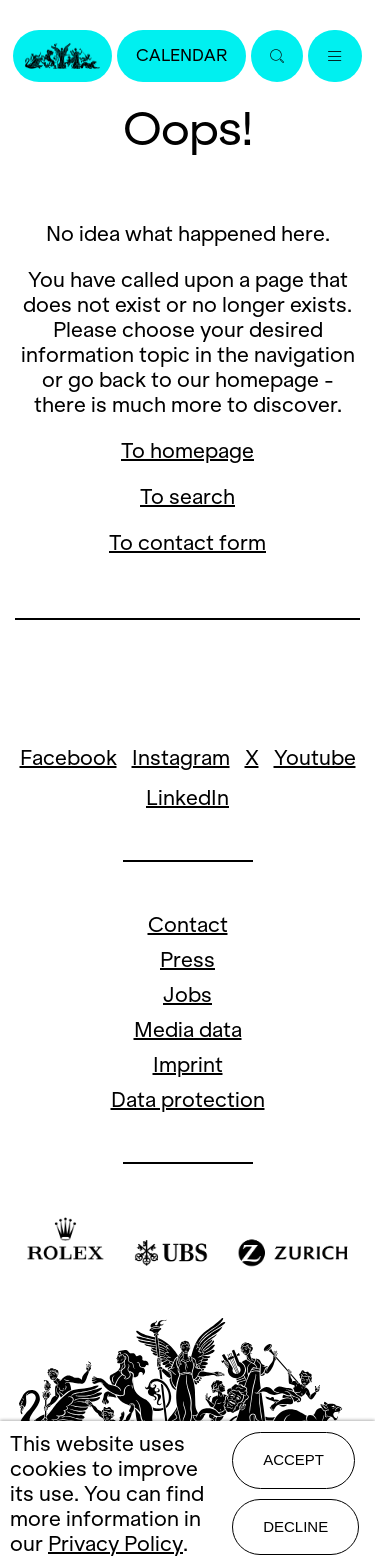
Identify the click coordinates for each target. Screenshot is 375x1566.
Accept (293, 1459)
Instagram (181, 757)
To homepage (187, 450)
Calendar (181, 55)
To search (187, 496)
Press (187, 959)
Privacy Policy (115, 1543)
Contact (188, 924)
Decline (295, 1526)
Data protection (188, 1099)
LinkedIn (187, 797)
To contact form (187, 542)
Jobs (187, 994)
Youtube (315, 757)
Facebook (68, 757)
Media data (188, 1029)
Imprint (188, 1064)
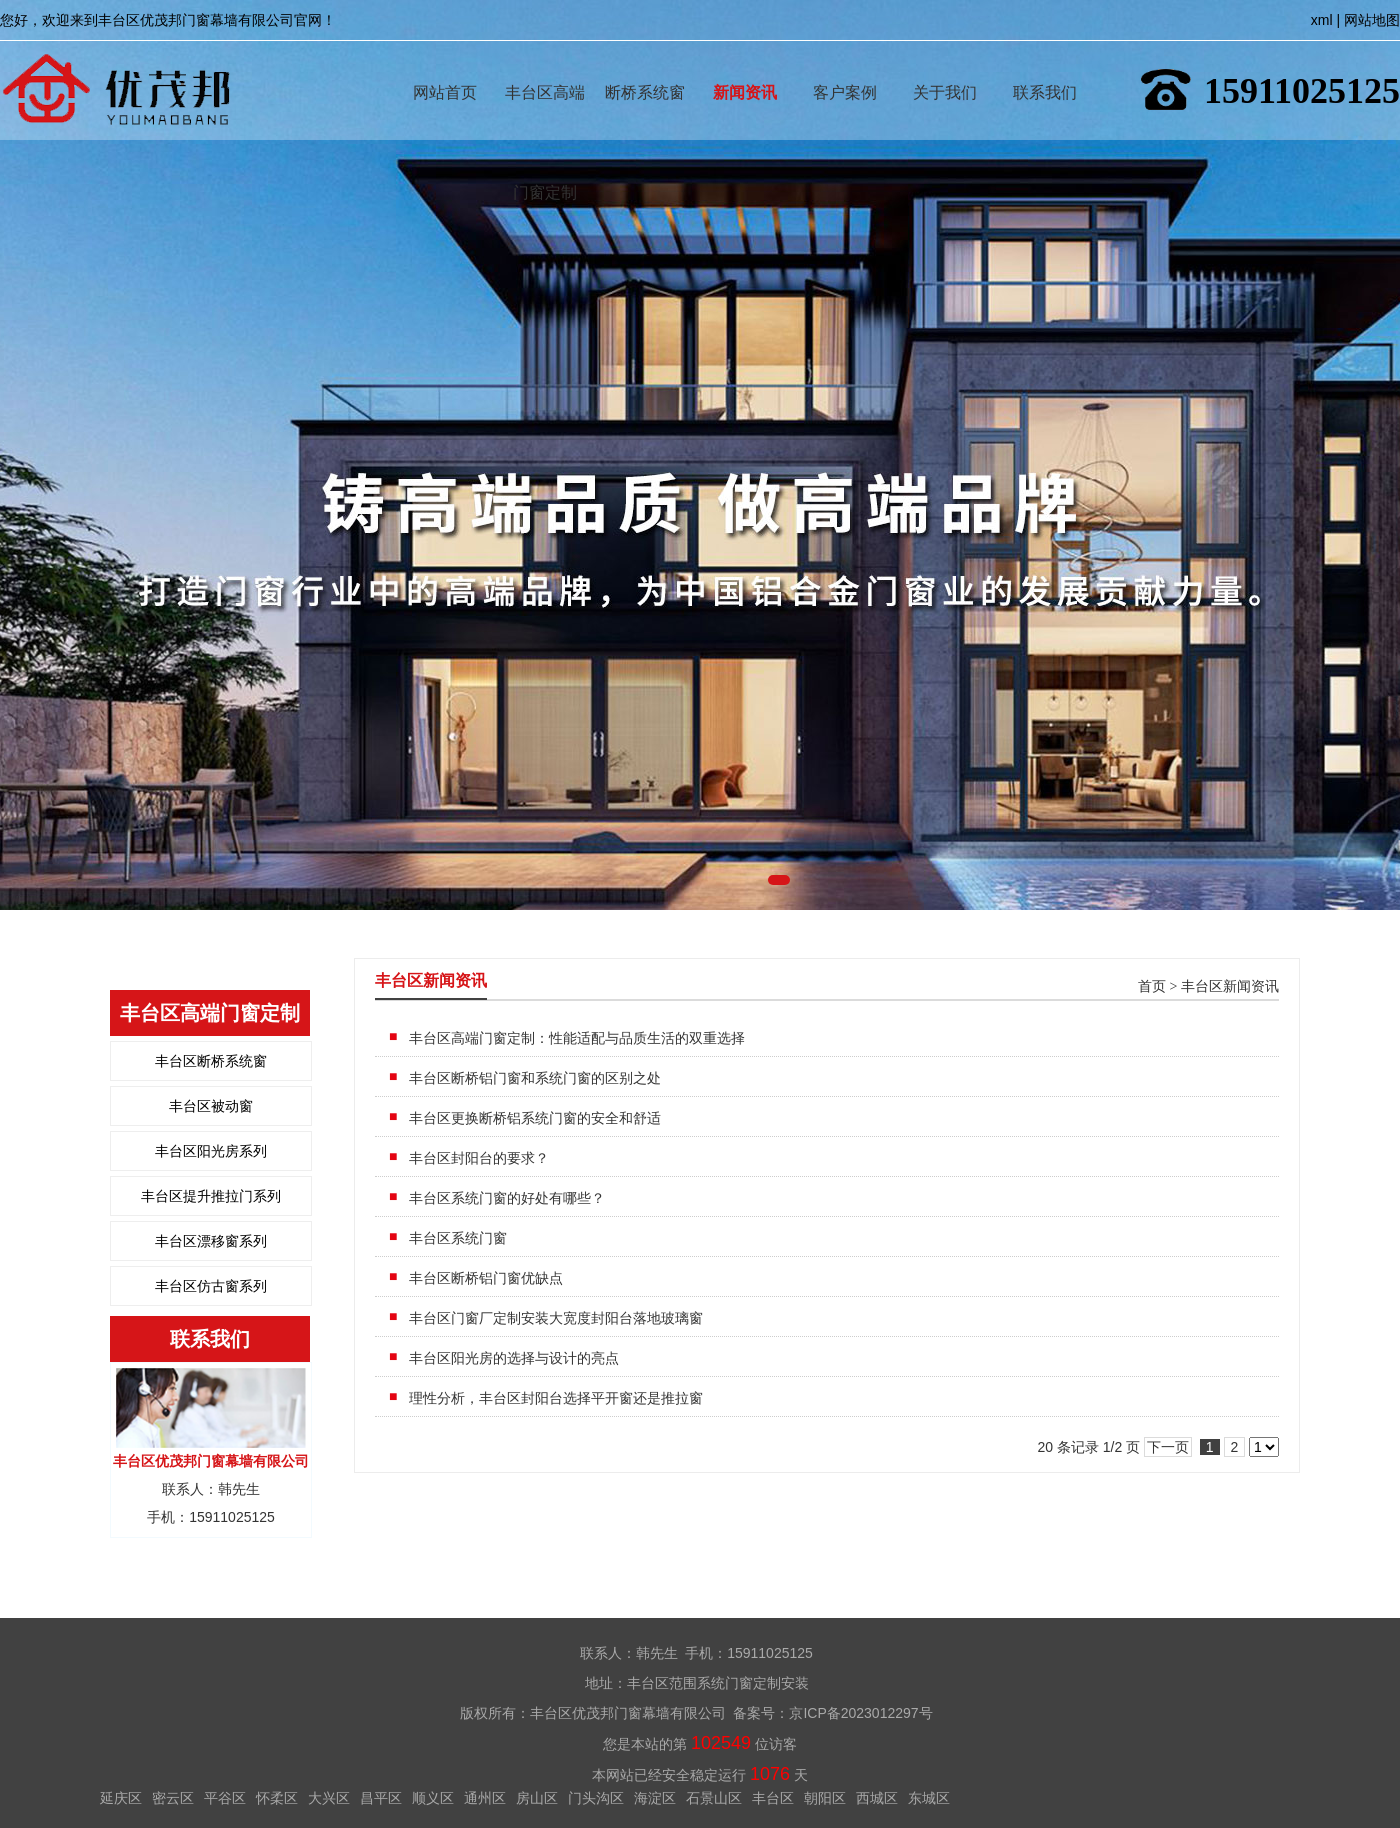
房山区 (537, 1798)
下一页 (1168, 1447)
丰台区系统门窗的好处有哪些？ (507, 1198)
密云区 (173, 1798)
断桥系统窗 (645, 63)
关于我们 (945, 63)
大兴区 (329, 1798)
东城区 (929, 1798)
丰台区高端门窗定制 (545, 63)
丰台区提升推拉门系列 (211, 1196)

→ Activity
When you transcribe these entries, keep every word exact and drop the pictures.

→ Response below
Identify the click coordinates for each target. Screenshot is 375x1566.
Accept (293, 1459)
Instagram (181, 757)
To homepage (187, 450)
Calendar (181, 55)
To search (187, 496)
Press (187, 959)
Privacy Policy (115, 1543)
Contact (188, 924)
Decline (295, 1526)
Data protection (188, 1099)
LinkedIn (187, 797)
To contact form (187, 542)
Jobs (187, 994)
Youtube (315, 757)
Facebook (68, 757)
Media data (188, 1029)
Imprint (188, 1064)
房山区 (537, 1798)
下一页 (1168, 1447)
丰台区系统门窗的好处有哪些？ (507, 1198)
密云区 (173, 1798)
断桥系统窗 (645, 63)
关于我们 (945, 63)
大兴区 (329, 1798)
东城区 (929, 1798)
丰台区高端门窗定制 (545, 63)
丰台区提升推拉门系列 (211, 1196)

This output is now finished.